An audience of 70 guests gathered under a nearby tent Wednesday evening to listen to remarks from Williams and from Peter Landgren, president of the University of Cincinnati Foundation. Guests also got a chance to tour the structure which is about 50% complete. The project’s contractor is Skanska USA while global design firm Perkins & Will is leading the project as signature architect.
The 116,635-square-foot structure is located in the heart of campus and replaces the former Lindner College of Business building. Planners have reinvented and completely reconfigured the existing building to create a state-of-the-art law school designed to meet the technological and specialized needs for 412 law students and 78 faculty and staff in the UC College of Law.
The newly renovated structure is expected to be ready for classes starting August 2022.
“With this new home, we leave the corner of Clifton and Calhoun, which we’ve occupied since 1925, to be in the center of campus,” said Williams. “This location alone will herald greater involvement with other colleges, particularly the Lindner College of Business only a few steps away, as well as with the 1819 Innovation Hub and Digital Futures.

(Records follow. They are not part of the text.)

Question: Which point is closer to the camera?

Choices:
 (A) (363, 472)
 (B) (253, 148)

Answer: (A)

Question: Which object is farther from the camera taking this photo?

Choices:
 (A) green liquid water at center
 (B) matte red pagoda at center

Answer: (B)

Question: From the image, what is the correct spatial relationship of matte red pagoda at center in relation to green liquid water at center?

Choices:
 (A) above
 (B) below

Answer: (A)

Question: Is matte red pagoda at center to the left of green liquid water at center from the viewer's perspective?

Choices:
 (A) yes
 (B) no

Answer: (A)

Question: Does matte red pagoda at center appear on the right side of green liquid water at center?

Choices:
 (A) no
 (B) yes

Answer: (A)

Working across disciplines and communities to solve the pressing issues of the day is deep in our DNA; our new home will nurture that spirit — the same one that forged the Urban Morgan Institute for Human Rights and the Ohio Innocence Project.”
The new structure has the following features:
- Six stories
- 23 classrooms and seminar and private study rooms
- Flexible classroom layouts, furnishings and technology
- Multiple individual and student group study spaces throughout
- Two-story lobby atrium and second-floor terrace
- The Honorable Sandra S. Beckwith Courtroom, which will serve as the primary mock trial courtroom for the College of Law – Judge Beckwith is a 1968 graduate of the UC College of Law and first woman to sit on the U.S. District Court for Southern District of Ohio.

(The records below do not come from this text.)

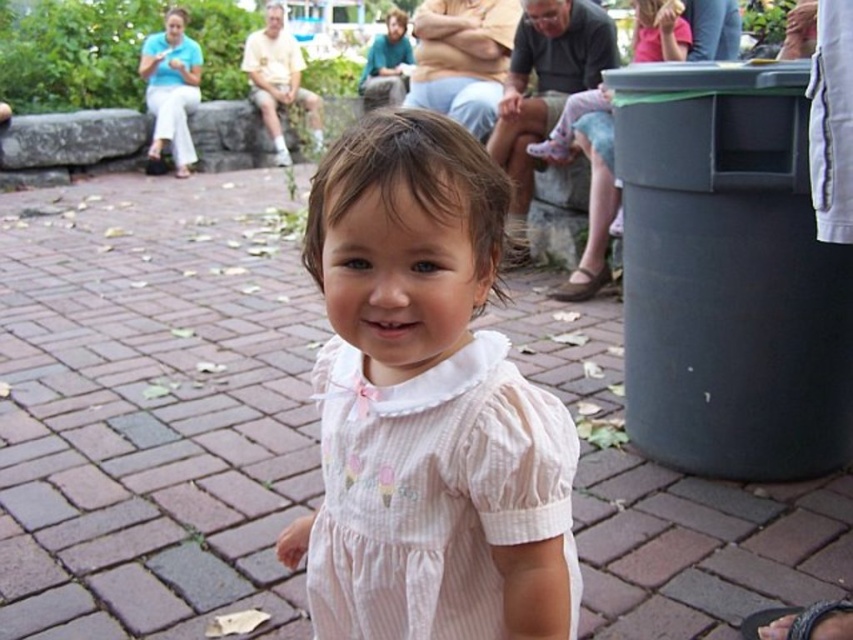 Who is higher up, pink fabric dress at lower right or brown leather sandal at right?

pink fabric dress at lower right is higher up.

Which of these two, pink fabric dress at lower right or brown leather sandal at right, stands taller?

pink fabric dress at lower right is taller.

What do you see at coordinates (589, 182) in the screenshot? I see `pink fabric dress at lower right` at bounding box center [589, 182].

Find the location of a particular element. pink fabric dress at lower right is located at coordinates (589, 182).

What do you see at coordinates (433, 493) in the screenshot? I see `pink striped dress at center` at bounding box center [433, 493].

Does point (410, 483) come farther from viewer compared to point (610, 179)?

That is False.

Which is in front, point (349, 365) or point (550, 145)?

Point (349, 365) is more forward.

I want to click on pink striped dress at center, so click(x=433, y=493).

In the scene shown: Who is lower down, pink striped dress at center or brown leather sandal at right?

pink striped dress at center

Between pink striped dress at center and brown leather sandal at right, which one appears on the left side from the viewer's perspective?

pink striped dress at center

Image resolution: width=853 pixels, height=640 pixels. What do you see at coordinates (433, 493) in the screenshot? I see `pink striped dress at center` at bounding box center [433, 493].

Locate an element on the screen. Image resolution: width=853 pixels, height=640 pixels. pink striped dress at center is located at coordinates (433, 493).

“At the building’s core will be student success,” said Williams. “As I look at the atrium taking shape, I can visualize students scattered on the grand staircase checking their notes. As I look up the stairs, I see more on the terrace, taking a coffee break and enjoying the fleeting sunshine on a fall day. Back inside the atrium, looking up I can see structured study groups learning about the commerce clause; while downstairs, in the multipurpose room, there’s a panel of alums and visiting practitioners discussing careers in cybersecurity.”
Landgren said the new building for the UC College of Law couldn’t have happened without alumni and community partners stepping up to make this vision a reality. He highlighted two impactful gifts that contributed to the building campaign.
He said the College of Law received its largest gift to date and the largest to any Innocence Program in the nation from Richard Rosenthal for the Lois and Richard Rosenthal Institute for Justice at the College of Law. Landgren said this transformational gift boosted vital programming at the Ohio Innocence Project, has provided additional faculty and created a Rosenthal Student Fellows Program. The gift also established designated space for the Ohio Innocence Project within the new building.
“The generosity of the Rosenthal Family and their commitment to legal justice has changed countless lives,” said Landgren.
Another gift will make a primary mock trial courtroom a possibility in the new College of Law. It will be named after the Honorable Sandra S. Beckwith and is the result of fellow alumni of Beckwith donating more than $500,000 for the project.
“Your gifts are empowering our leaders of today and empowering our leaders of tomorrow,” said Landgren.
Featured image is an architectural rendering of the new UC College of Law building.